I am new here and thought I would post a few pictures of what I like to do. I have a CNC on order and when it shows up I will have some different types of projects. These are all scroll saw and lathe.


----------



## honesttjohn (Feb 17, 2015)

Cool. Let us know what kind of machine you're getting and what software you'll be using.


----------



## RainMan 2.0 (May 6, 2014)

Wow Rusty you do some nice work . No idea how you pulled off the bowl in the third pic. Thanks for sharing. 

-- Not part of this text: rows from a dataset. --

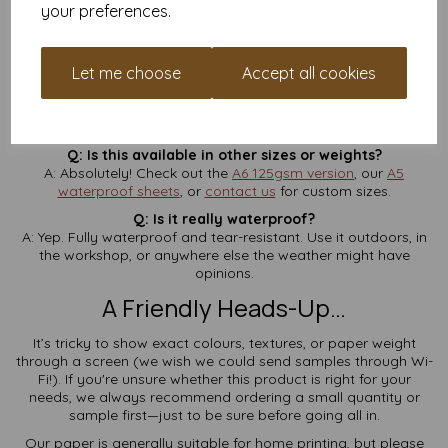
your preferences.
Q: Is VAT and delivery included in the price?
A: Yes—
no extra charges
at checkout. What you see is what
you pay.
Let me choose
Accept all cookies
Q: How thick is 190gsm?
A: Think of it like a postcard—firm, sturdy, and ideal for
signage or tags.
Q: Is this available in other sizes or weights?
A: Absolutely! Check out the
A6 125gsm version
, our
A5
waterproof sheets
, or
contact us
for custom sizes.
Q: Is it really waterproof?
A: Yep. Fully waterproof and tear-resistant. Use it outdoors, in
the workshop, or anywhere else the weather might have
opinions.
A Friendly Heads-Up…
It’s tricky to show exact colours, textures, or paper weight
through a screen (we wish we could send samples through Wi-
Fi!). If you're unsure whether this product is right for your
needs, we always recommend ordering a small quantity or
sample first—just to be sure before going all in.
Our paper is generally suitable for home printing, but please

Ok looking again I got it . Sure looks like a lot of work , but great outcome. Can hardly imagine what you’ll be building with a cnc


----------



## Rusty Nesmith (Feb 1, 2020)

John I ordered the Piranha XL that comes with a laser and forth axis. The software that comes with it is vcarve desktop 9.5. I have seen all of the new additions to version 10 and will do the upgrade. I have been watching a lot of videos on YouTube on using the software and machine. Can’t wait to get started.


----------



## Cherryville Chuck (Sep 28, 2010)

The turnings are nice Rusty, especially the segmented one.


----------



## Stick486 (Jan 4, 2013)

you do some mighty fine work Rusty..


----------



## Pro4824 (Oct 17, 2015)

Really nice Rusty, you're gonna love adding the cnc to your shop. Welcome to the forum, lots of helpful people here.


----------



## DaninVan (Jan 1, 2012)

Hey, Rusty; that perforated trivet(?) is exceptional! Not a 'newbie' then? 
If I hadn't already said, Welcome!!


----------



## bryansong (Mar 4, 2015)

Very nice work Rusty.


----------



## sreilly (May 22, 2018)

Just getting into turning but you certainly have it well in hand. Really nice work. Welcome aboard Rusty.


----------



## marecat3 (Nov 30, 2010)

Welcome to the Forum


----------



## roxanne562001 (Feb 5, 2012)

Very Nice work Rusty!!


----------



## Potowner1 (Feb 17, 2011)

Hi Rusty, you are a very accomplished scroller.

Thanks for sharing.


----------



## chessnut2 (Sep 15, 2011)

Nice stuff, Rusty. I can see that you're really going to enjoy your cnc.


----------



## DesertRatTom (Jul 3, 2012)

Wow, That's some beautiful work. I like everything, however the blonde bowl with cover is exceptional to me. Glad you decided to jump in the forum.


----------



## Rusty Nesmith (Feb 1, 2020)

DesertRatTom said:


> Wow, That's some beautiful work. I like everything, however the blonde bowl with cover is exceptional to me. Glad you decided to jump in the forum.


Thanks. That is some 1 inch thick spalted maple I glued together to practice. I am still fairly new on the lathe and hate to use woodcthat is too expensive.


----------



## mbrun (Jan 12, 2020)

Nice work Rusty.


Sent from my iPad using Tapatalk


----------



## Herb Stoops (Aug 28, 2012)

Welcome Rusty, I enjoyed your pictures, excellent work.
Herb


----------



## JFPNCM (Dec 13, 2009)

With work of that caliber one can definitely anticipate the results from your work with a CNC.


----------



## papasombre (Sep 22, 2011)

Welcome to the gang, Rusty.
Very nice products without a CNC machine.
I like the most the vase in the second picture.


----------



## M00sie1945 (Jan 19, 2020)

I've often heard that the secret to a long retirement is having something to do that you really enjoy. I think you have a good start. Really nice work.
Paul


----------